- Yoga is a 2,000-year-old discipline originally devised not as an exercise technique, but solely for Hindu religious purposes.
- Yoga means “yoke” or “union” with the Hindu concept of god. The goal of Yoga is to aid the practitioner in becoming one with the impersonal, monistic-pantheistic god of Hinduism (all is one and all is god). This Hindu worldview is antithetical to biblical Christianity.
- In one school of Yoga, the practitioner seeks to awaken the Kundalini, the spiritual serpent of light that lies coiled at the base of the spine, so that it might travel up the body’s chakras to ultimately bring the practitioner to enlightenment. This is not exercise, this is occultism.
- The fact that Yoga has exercise benefits is irrelevant to the question of whether or not a Christian should practice Yoga. There are countless pagan religious activities that have exercise benefits (ex. Shamanistic spirit dances, Islam’s circumambulation of the Kaaba, etc.), but as Christians we do not engage in them because we understand their unbiblical nature.

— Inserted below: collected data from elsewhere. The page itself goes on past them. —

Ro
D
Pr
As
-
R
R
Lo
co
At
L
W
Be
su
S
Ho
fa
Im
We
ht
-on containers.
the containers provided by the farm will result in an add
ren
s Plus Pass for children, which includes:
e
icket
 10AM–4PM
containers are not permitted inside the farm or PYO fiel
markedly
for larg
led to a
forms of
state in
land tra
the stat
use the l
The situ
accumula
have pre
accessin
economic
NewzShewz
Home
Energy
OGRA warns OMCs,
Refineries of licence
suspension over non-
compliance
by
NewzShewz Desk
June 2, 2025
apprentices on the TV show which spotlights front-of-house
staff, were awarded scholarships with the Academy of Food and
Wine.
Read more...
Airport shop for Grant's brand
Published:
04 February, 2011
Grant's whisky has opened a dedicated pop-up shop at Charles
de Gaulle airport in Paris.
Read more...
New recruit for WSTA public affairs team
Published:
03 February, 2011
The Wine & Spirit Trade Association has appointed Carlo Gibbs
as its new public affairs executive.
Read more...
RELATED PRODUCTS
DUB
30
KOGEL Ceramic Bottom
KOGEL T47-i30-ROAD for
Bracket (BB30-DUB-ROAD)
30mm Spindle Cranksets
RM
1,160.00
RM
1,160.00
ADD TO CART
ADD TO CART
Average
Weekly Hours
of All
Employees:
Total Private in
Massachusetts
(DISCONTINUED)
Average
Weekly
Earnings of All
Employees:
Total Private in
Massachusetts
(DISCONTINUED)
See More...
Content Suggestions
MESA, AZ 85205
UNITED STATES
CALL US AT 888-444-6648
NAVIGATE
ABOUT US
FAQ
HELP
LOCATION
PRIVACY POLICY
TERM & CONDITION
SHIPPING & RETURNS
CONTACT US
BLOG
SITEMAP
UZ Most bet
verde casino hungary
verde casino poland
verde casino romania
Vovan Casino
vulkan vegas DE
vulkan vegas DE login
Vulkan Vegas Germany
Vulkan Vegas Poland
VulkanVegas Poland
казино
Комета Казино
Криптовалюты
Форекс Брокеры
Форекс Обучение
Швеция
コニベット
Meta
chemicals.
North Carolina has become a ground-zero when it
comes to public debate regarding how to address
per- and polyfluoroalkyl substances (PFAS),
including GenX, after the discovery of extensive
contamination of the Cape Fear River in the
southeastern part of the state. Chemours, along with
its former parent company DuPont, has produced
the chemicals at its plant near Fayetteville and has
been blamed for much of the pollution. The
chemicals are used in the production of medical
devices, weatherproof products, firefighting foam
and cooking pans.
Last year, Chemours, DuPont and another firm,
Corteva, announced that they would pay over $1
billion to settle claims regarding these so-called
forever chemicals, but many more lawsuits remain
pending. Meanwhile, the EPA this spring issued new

- As Christians we are called to honor God with our bodies (1 Corinthians 6:19-20) and to be salt and light to the world (Matthew 5:13-16). These admonitions do not cease to be relevant when we enter the doors of our local gym to burn some calories.
- There are many forms of exercise, including stretching, that have nothing to do with pagan, occult practices like Yoga. Christians would be wise to consider such alternatives.